One reason we’re especially excited about this trip is that it’s the last big road trip we’ll be making before (Lord willing) the baby arrives in autumn. (Oh, and if you don’t know–we’re having a baby.) We’re trying to steer clear of the notion that Our Lives Will Change Forever once Baby arrives (yes, “Baby”–trust me, you don’t want to hear the array of Byzantine, ancient Mesopotamian, and Tolkien-derived names we’ve put on the list of Possible Baby Names), but there is that sense that we need to be extra deliberate in our enjoyment of this trip, since we might be making just a few minor lifestyle changes once our cute little broodling joins the family.

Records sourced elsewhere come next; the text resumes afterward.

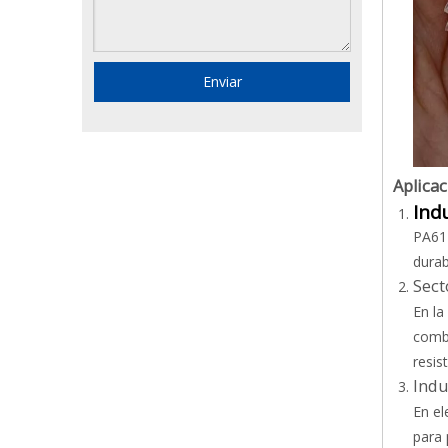
Enviar
Aplicac
Ind
PA612
durab
Sec
En la
combu
resis
Indu
En el
para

Odd as it may be, I mentally associate traveling through the Midwest (highway 80 in particular) with our marriage. While Michele and I were dating, I made the drive between west Michigan and Chicago countless times. The Saturday-morning drive to Chicago was a joy because at the end of the trek Michele was waiting; the Saturday-evening drive back to Michigan was a joy because I had just spent several hours with my future wife. (But credit where credit is due: I want to thank my indefatigable red Chevy Cavalier, the Dandy Warhols, and Depeche Mode for making those trips a bit more manageable.) Once we got married, the travel continued, along the same route even (Michigan to Chicago) but extended further out to Nebraska, where Michele’s family lives. The Cavalier, which I figure has put in its time, has been retired; but the Dandy Warhols and Depeche Mode still keep us company along the route.
For both of us, road trips also mean books. I have a little habit of choosing a book to read on each road trip we take. (Usually more than one, actually, but I always designate which book is the official Road Trip Book.) I love reading in the passenger seat as Illinois and Iowa roll by outside. Invariably the experience of reading my chosen book gets woven into the road trip experience, so that my memories of one are permanently intertwined with the other. Last year it was Alan Moore’s Watchmen; before that it was Umberto Eco’s Baudolino; Nabakov’s Pale Fire and Bruce Sterling’s The Difference Engine (written with somebody else, I forget who) happened in there somewhere, going all the way back to our honeymoon road trip along highway 80, which was accompanied by the decidedly unromantic Six Armies in Normandy by John Keegan. This year it’s A.S. Byatt’s Possession: A Romance, and I’ve already cheated by reading the first 50 pages before the road trip’s begun.
So we’ve got a road trip coming, and I’m mentally and emotionally ready for it. If Baby can hear us yet, s/he will be treated to our comfortable routine of Generation X music, political banter, and nostalgic reminiscing about the days when The X-Files was still good, people treated each other with respect, and the Fourth Crusade had not yet sacked Constantinople. I hope Baby enjoys it, because Lord willing and the creek don’t rise, the three of us have many years of these trips ahead of us.